Portuguese fairy tale

The Rich Brother and the Poor Brother is a Portuguese fairy tale. Andrew Lang included it in The Lilac Fairy Book.

==Synopsis==
A rich old man with two sons, lost his wife. The older son lived with him and the younger son lived in the city. One day, the man learned that his older son had secretly married. The father turned him out, sent for his younger brother, and made him his only heir. He died and left his estate, which was not as good as it once was, to the younger son. The inheritance included some unfinished houses in the city. Meanwhile, the older brother and his wife lived in poverty. One day he begged his younger brother to give him the unfinished houses, and the brother agreed.

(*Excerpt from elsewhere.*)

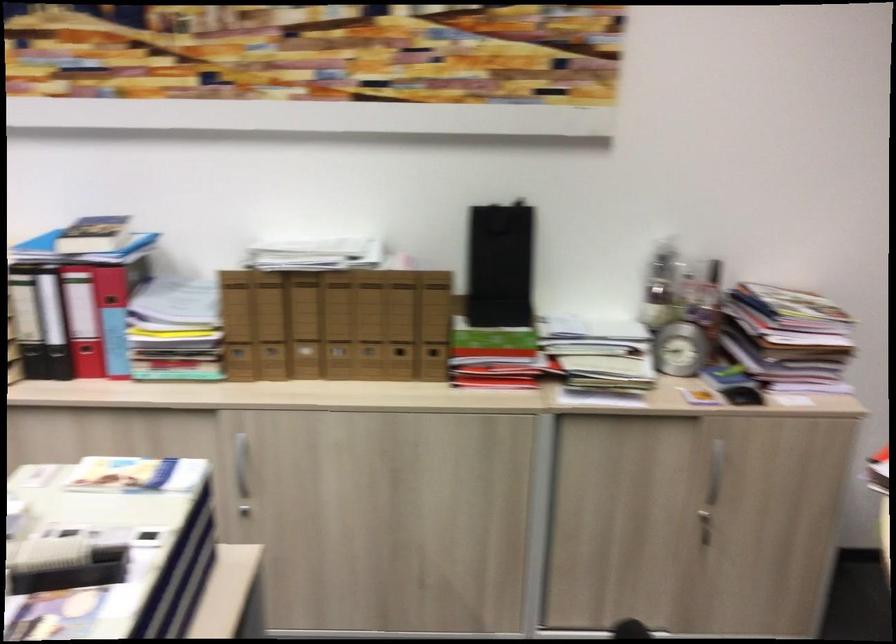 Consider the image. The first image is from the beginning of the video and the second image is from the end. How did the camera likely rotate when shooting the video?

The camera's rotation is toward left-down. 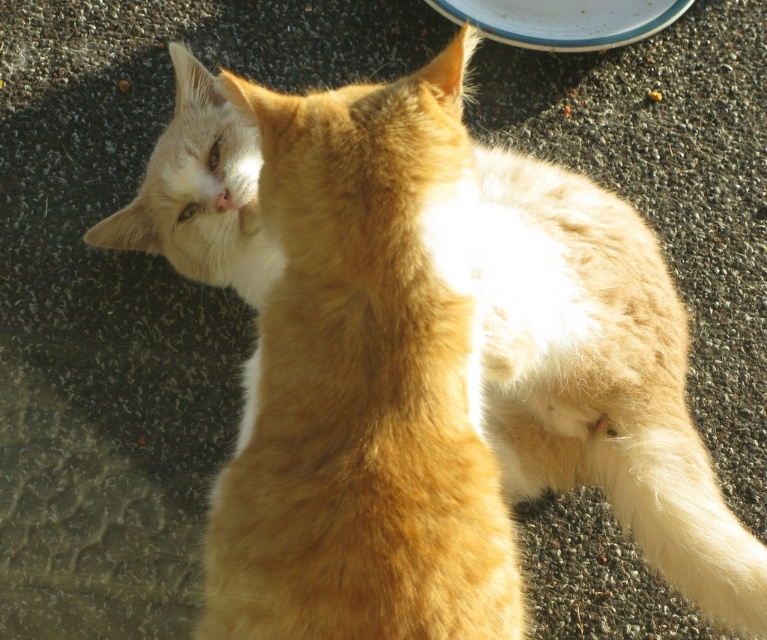 Question: Does white fluffy tail at lower right have a smaller size compared to white glossy plate at upper center?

The younger brother married a woman who was wealthy, but greedy. One day she went to the city and saw the houses. She made her husband go to law again and again to get them back. Finally, they appeared before to the highest court. They stopped by a farm, where the resident farmer fed the rich brother and, grudgingly, permitted the poor brother to stay. The farmer's wife asked for one of the poor brother's onions, became ill during the night, and blamed the onion. The farmer beat the poor brother until the rich brother demanded that he go to court to complain and stop beating him.

The rich brother and the farmer set out on horseback. The poor brother stayed to help a muleteer with his mule that was stuck in the mud. In spite of his help the muleteer went on without him. The poor brother decided he would never reach court in time, and that one way or another the case would go against him, so he might as well kill himself. But, it was too dark to be sure of it, so instead he went to sleep. In the morning, he jumped over a wall to kill himself, but he landed on top of an old man lying in the sun. The old man died.

The old man's sons brought the poor brother to court. The three cases were brought against the poor brother, and the judge found in his favor in all of them, and ordered the accusers to pay for their false accusations. The poor brother lived on the money for the rest of his life.